■ ENTRIES SHOWN:
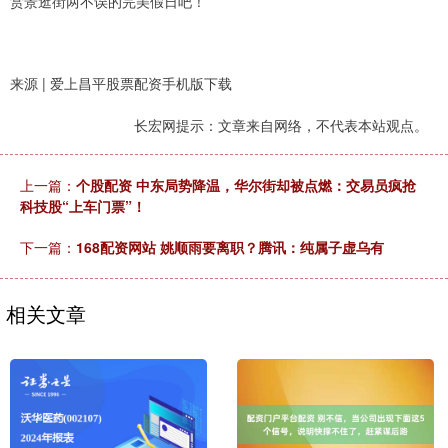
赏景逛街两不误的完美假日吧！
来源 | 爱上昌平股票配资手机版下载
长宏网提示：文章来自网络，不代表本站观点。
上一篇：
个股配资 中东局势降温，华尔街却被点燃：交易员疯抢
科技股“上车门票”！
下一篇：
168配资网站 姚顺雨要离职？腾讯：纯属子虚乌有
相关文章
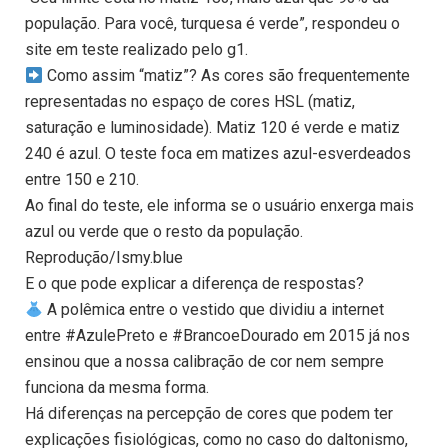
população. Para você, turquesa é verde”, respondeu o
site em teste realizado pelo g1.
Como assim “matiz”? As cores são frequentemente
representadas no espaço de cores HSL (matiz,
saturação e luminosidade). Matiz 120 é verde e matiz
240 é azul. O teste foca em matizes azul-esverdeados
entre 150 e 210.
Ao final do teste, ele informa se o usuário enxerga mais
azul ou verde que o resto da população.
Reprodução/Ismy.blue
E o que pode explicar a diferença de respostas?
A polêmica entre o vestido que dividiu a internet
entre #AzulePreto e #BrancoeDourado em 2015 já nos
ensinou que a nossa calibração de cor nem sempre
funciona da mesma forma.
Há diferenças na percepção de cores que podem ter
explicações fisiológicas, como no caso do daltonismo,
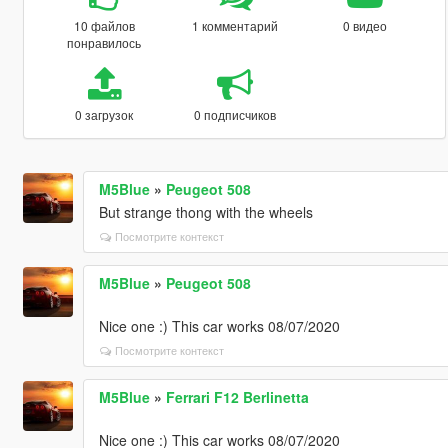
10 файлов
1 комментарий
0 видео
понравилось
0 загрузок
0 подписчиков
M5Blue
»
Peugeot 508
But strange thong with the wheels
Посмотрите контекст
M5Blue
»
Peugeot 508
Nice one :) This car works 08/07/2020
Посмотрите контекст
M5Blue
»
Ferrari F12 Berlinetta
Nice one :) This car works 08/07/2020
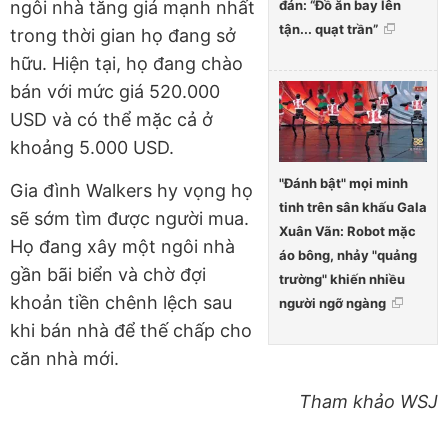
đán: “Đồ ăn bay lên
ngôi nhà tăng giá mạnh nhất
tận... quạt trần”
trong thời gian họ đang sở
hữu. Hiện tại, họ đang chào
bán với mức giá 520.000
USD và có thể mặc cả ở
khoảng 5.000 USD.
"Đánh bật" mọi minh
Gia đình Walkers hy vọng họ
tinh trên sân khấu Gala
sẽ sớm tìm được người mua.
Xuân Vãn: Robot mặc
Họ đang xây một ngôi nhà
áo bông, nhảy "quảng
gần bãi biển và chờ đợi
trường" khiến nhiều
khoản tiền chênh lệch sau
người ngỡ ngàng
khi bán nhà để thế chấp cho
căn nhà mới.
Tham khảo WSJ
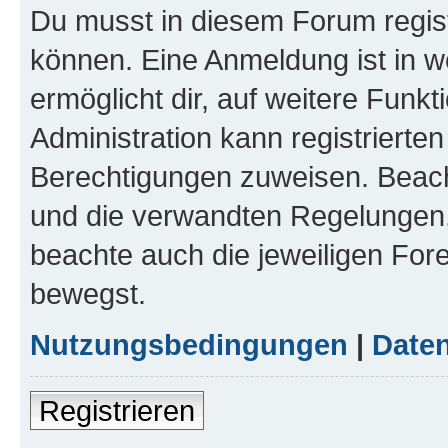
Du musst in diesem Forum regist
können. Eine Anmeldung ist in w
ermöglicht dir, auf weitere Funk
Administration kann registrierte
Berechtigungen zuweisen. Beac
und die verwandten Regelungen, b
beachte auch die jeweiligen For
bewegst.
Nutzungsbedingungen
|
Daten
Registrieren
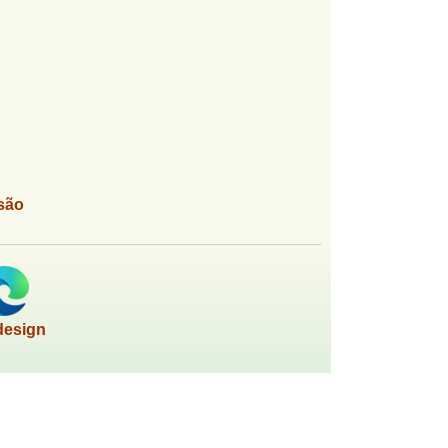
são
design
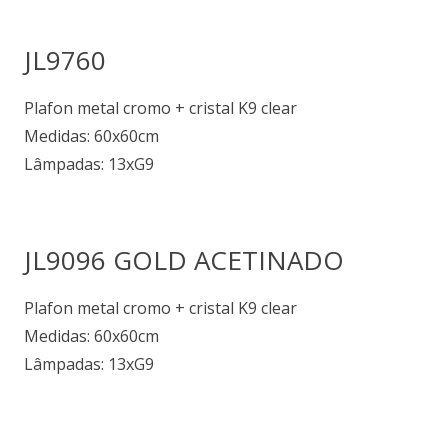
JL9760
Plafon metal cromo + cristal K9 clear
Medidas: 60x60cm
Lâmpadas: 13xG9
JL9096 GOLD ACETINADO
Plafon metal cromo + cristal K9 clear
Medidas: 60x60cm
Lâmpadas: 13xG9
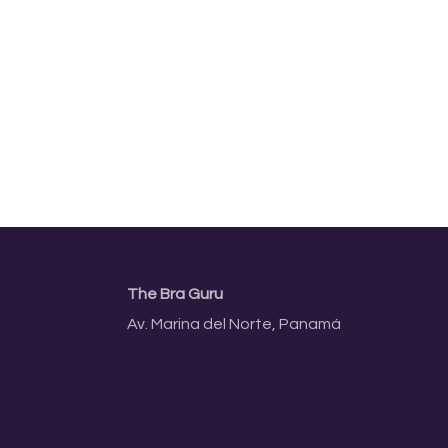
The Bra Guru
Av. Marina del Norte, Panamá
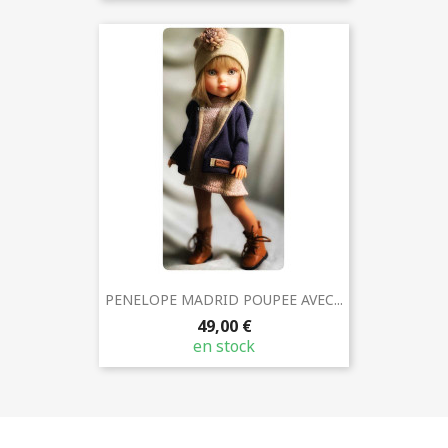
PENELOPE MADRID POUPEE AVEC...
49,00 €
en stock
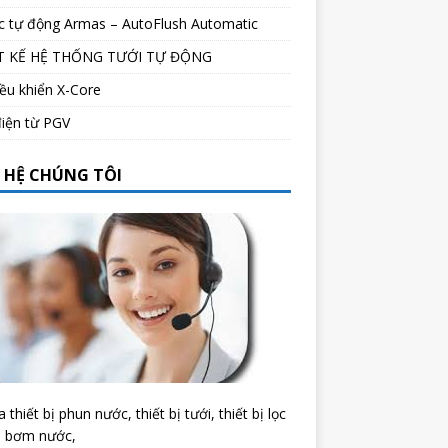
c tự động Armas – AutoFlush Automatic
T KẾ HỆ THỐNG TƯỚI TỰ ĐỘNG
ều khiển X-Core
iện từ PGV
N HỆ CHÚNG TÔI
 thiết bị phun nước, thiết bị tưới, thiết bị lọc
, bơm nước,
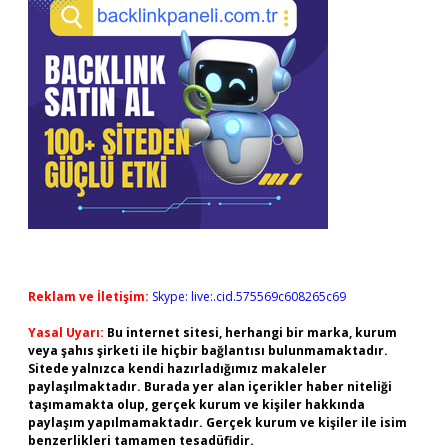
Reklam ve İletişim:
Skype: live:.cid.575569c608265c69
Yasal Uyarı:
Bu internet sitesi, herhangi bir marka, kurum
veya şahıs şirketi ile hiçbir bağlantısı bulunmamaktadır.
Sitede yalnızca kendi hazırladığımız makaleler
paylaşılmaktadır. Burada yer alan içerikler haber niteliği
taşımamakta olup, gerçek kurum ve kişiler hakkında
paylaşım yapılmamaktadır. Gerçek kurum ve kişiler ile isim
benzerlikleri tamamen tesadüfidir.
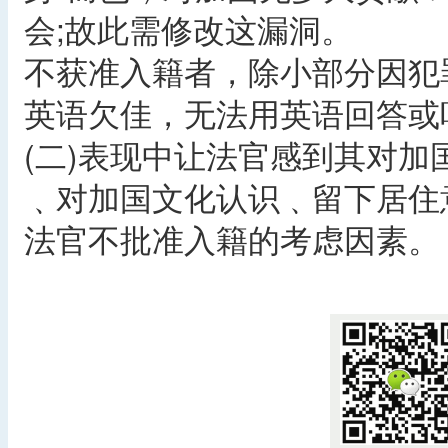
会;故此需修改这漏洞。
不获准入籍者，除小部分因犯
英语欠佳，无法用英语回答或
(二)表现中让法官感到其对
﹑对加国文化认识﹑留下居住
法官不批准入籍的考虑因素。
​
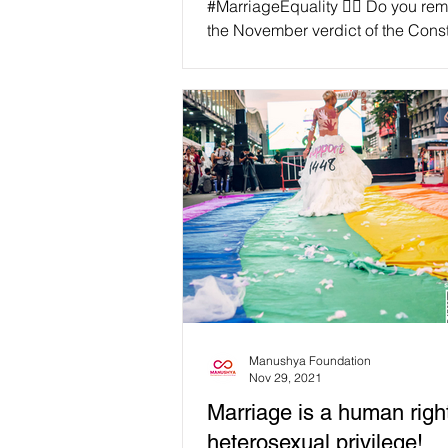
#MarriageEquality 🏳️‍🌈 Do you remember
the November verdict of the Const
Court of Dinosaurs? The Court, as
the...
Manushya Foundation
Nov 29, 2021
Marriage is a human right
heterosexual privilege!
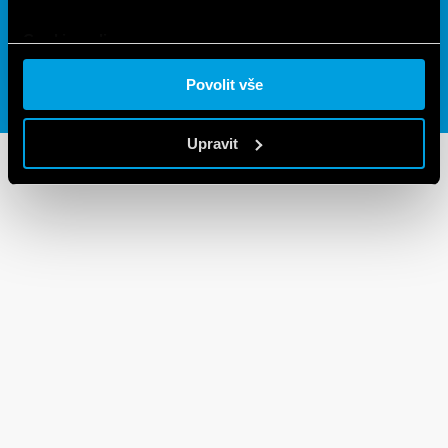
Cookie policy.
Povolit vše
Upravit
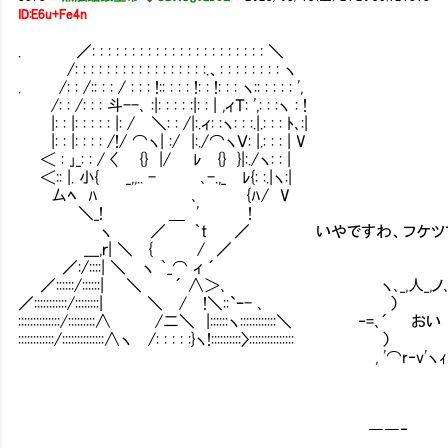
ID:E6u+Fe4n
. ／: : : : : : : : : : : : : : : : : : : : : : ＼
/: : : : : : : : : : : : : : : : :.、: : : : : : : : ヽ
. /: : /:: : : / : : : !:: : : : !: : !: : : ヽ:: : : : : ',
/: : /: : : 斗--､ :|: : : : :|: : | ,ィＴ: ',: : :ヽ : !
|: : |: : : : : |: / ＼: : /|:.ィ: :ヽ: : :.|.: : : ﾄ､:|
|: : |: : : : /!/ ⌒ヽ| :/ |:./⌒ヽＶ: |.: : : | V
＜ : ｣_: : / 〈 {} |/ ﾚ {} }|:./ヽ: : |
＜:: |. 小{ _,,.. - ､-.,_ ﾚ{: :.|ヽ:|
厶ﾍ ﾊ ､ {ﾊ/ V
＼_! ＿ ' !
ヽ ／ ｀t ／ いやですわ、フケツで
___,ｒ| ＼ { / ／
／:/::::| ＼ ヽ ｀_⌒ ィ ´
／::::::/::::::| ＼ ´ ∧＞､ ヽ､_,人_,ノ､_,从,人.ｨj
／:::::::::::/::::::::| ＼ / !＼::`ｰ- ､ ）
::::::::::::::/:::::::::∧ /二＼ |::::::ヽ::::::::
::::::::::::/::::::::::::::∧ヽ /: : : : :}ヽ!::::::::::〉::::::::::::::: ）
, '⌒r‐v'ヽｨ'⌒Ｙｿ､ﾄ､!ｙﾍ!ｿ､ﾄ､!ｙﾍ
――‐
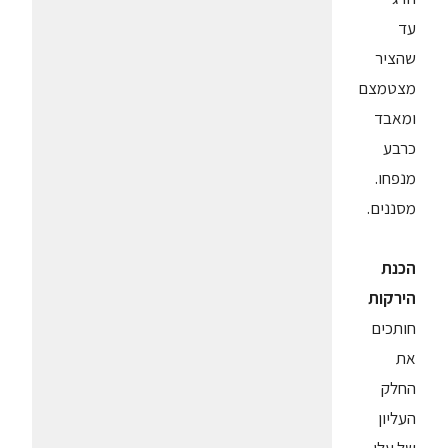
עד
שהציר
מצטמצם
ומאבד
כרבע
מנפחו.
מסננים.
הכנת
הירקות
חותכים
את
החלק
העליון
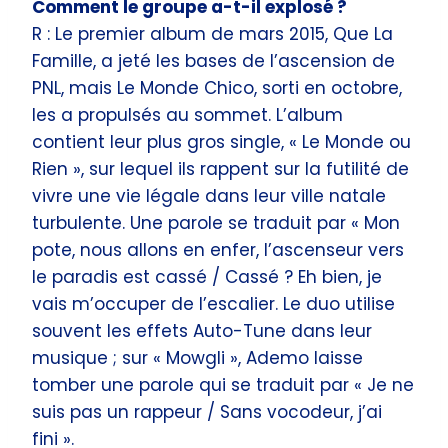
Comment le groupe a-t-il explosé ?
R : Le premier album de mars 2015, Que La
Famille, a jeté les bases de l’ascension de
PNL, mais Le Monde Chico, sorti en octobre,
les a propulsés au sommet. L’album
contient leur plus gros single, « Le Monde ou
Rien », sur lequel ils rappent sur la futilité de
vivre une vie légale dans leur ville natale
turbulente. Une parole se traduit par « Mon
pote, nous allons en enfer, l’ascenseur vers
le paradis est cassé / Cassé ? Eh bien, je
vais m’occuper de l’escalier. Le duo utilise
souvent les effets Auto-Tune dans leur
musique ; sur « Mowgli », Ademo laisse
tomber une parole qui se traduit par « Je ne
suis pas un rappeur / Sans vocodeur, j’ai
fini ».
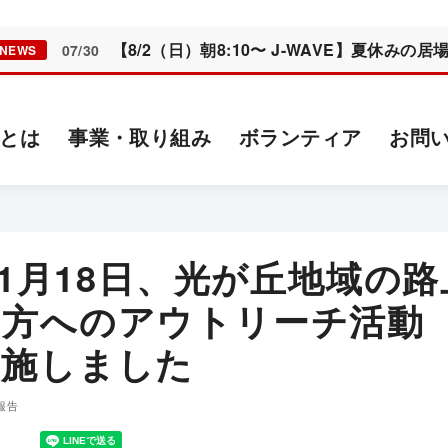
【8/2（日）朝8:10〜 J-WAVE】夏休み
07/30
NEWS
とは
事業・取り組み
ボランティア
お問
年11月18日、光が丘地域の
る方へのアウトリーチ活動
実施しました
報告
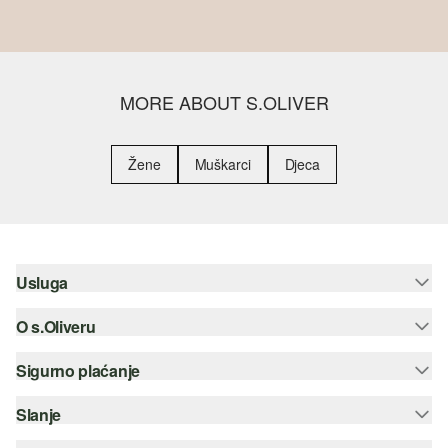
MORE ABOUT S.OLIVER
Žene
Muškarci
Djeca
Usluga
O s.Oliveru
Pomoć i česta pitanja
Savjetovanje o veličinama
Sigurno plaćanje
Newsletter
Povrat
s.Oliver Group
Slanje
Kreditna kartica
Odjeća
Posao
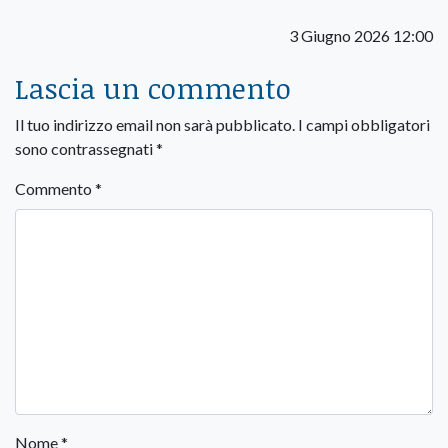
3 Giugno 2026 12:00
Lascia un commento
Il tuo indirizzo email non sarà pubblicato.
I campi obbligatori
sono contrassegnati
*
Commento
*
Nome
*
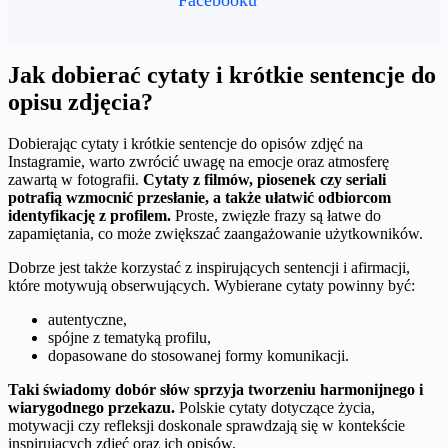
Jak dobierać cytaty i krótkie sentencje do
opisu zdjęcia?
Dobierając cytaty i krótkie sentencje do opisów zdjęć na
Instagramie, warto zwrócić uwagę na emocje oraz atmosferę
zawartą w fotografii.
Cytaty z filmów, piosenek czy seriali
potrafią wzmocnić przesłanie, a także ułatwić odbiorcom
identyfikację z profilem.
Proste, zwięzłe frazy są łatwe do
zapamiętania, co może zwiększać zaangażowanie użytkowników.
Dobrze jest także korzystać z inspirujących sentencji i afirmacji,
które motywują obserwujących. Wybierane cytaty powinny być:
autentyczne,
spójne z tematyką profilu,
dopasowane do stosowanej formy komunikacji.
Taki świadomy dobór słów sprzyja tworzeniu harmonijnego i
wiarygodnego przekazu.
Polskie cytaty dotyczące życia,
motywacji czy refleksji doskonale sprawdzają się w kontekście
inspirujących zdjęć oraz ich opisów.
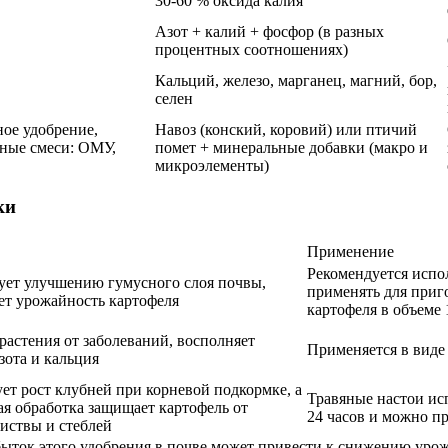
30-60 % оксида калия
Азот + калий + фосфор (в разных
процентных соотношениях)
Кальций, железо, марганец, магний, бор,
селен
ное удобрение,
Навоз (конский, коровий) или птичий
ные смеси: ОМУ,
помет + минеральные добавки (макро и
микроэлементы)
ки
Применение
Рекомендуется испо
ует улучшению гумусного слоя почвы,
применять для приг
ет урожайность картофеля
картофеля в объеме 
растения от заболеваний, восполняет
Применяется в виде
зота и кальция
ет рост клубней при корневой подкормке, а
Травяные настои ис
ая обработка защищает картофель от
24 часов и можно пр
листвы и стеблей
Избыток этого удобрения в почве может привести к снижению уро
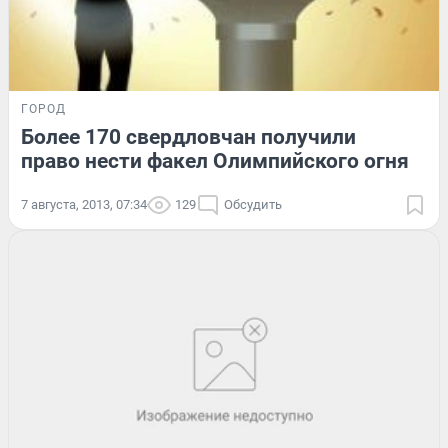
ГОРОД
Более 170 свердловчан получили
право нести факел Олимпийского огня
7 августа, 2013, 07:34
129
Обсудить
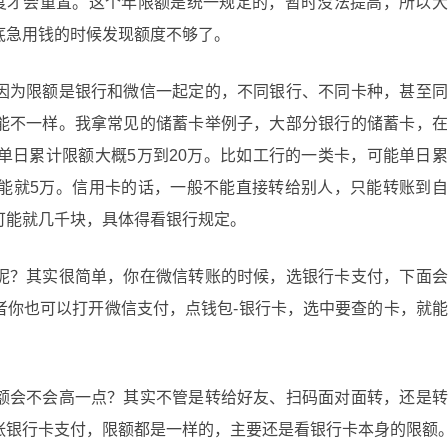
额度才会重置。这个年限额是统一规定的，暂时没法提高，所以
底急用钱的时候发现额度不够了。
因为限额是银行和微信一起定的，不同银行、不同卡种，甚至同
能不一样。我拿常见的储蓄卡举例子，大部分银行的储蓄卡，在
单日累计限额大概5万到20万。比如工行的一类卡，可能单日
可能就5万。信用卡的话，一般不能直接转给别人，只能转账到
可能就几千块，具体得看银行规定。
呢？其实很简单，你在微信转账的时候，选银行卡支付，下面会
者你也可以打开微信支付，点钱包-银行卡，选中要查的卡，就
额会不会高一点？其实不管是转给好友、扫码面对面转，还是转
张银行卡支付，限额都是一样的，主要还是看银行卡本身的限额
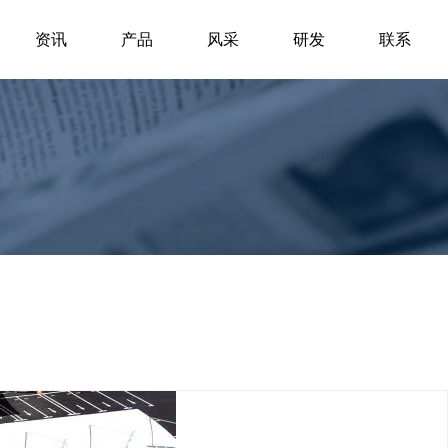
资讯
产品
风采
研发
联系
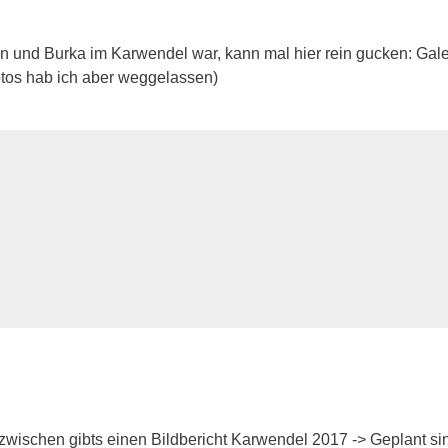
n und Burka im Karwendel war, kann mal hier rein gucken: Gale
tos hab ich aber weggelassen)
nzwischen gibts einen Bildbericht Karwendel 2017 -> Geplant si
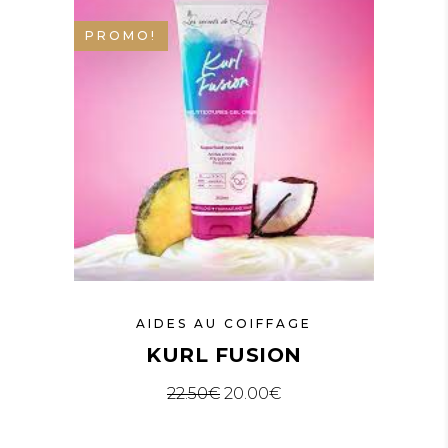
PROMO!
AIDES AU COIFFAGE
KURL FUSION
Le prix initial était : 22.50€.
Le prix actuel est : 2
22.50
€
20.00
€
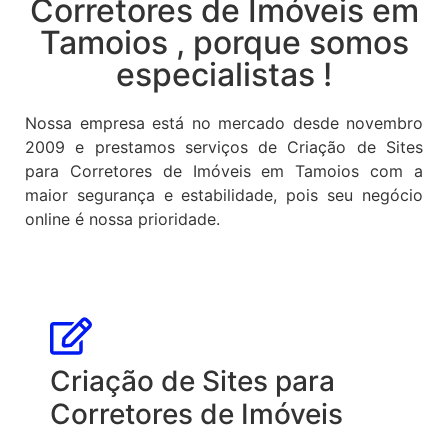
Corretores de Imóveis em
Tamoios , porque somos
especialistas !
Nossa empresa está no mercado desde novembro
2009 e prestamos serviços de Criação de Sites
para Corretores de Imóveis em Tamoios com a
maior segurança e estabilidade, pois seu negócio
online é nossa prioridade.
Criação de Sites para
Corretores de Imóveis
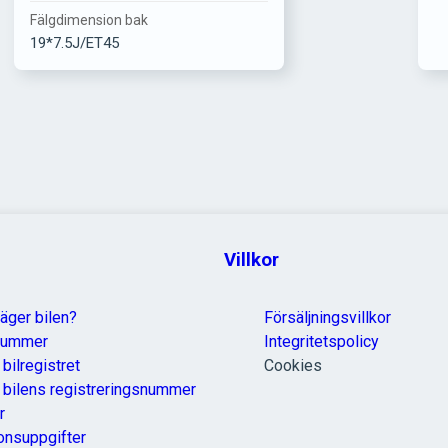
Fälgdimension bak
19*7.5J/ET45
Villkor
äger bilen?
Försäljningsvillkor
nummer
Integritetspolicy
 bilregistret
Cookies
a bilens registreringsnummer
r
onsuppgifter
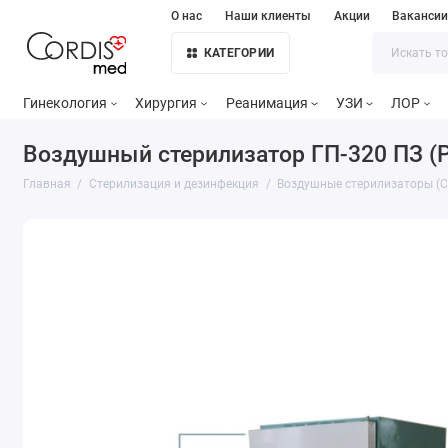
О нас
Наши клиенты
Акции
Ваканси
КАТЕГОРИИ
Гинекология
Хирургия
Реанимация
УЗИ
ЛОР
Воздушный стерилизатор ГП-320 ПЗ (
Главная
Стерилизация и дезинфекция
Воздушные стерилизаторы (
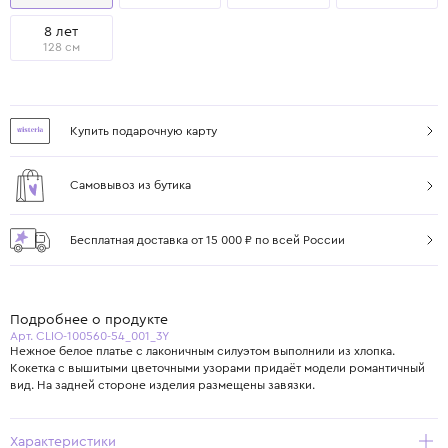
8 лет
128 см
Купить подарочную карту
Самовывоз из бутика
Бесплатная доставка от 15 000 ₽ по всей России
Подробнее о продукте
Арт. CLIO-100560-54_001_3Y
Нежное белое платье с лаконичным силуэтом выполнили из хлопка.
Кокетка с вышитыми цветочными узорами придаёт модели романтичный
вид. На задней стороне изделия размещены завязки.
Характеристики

■ WHAT IS NEEDED: Within the data above, count the lines that contain the string "sentencje"; the reply is the number alone.

■ RESULT: 2